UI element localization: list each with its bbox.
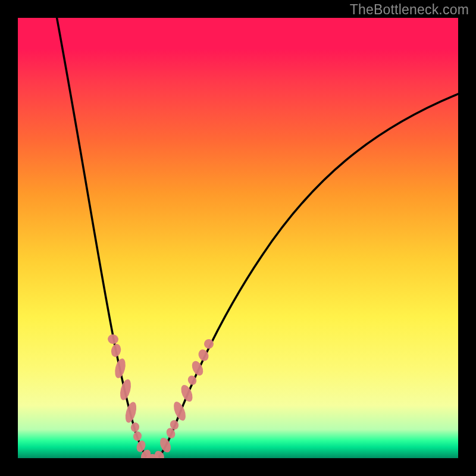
- curve-marker: [132, 430, 143, 442]
- plot-area: [18, 18, 458, 458]
- curve-marker: [130, 421, 140, 433]
- curve-marker: [179, 383, 195, 403]
- curve-right-branch: [158, 89, 458, 458]
- curve-marker: [171, 400, 188, 422]
- curve-marker: [110, 343, 123, 358]
- curve-marker: [113, 358, 127, 380]
- marker-group: [107, 333, 215, 458]
- curve-left-branch: [54, 18, 148, 458]
- curve-marker: [118, 378, 133, 402]
- chart-frame: TheBottleneck.com: [0, 0, 476, 476]
- curve-marker: [107, 333, 120, 345]
- chart-svg: [18, 18, 458, 458]
- curve-marker: [123, 400, 138, 424]
- watermark-text: TheBottleneck.com: [350, 2, 469, 18]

• [Your task] Search the material for the word "marker" and copy every matching line.

• [Your response]
- curve-marker: [132, 430, 143, 442]
- curve-marker: [130, 421, 140, 433]
- curve-marker: [179, 383, 195, 403]
- curve-marker: [171, 400, 188, 422]
- curve-marker: [110, 343, 123, 358]
- curve-marker: [113, 358, 127, 380]
- marker-group: [107, 333, 215, 458]
- curve-marker: [118, 378, 133, 402]
- curve-marker: [107, 333, 120, 345]
- curve-marker: [123, 400, 138, 424]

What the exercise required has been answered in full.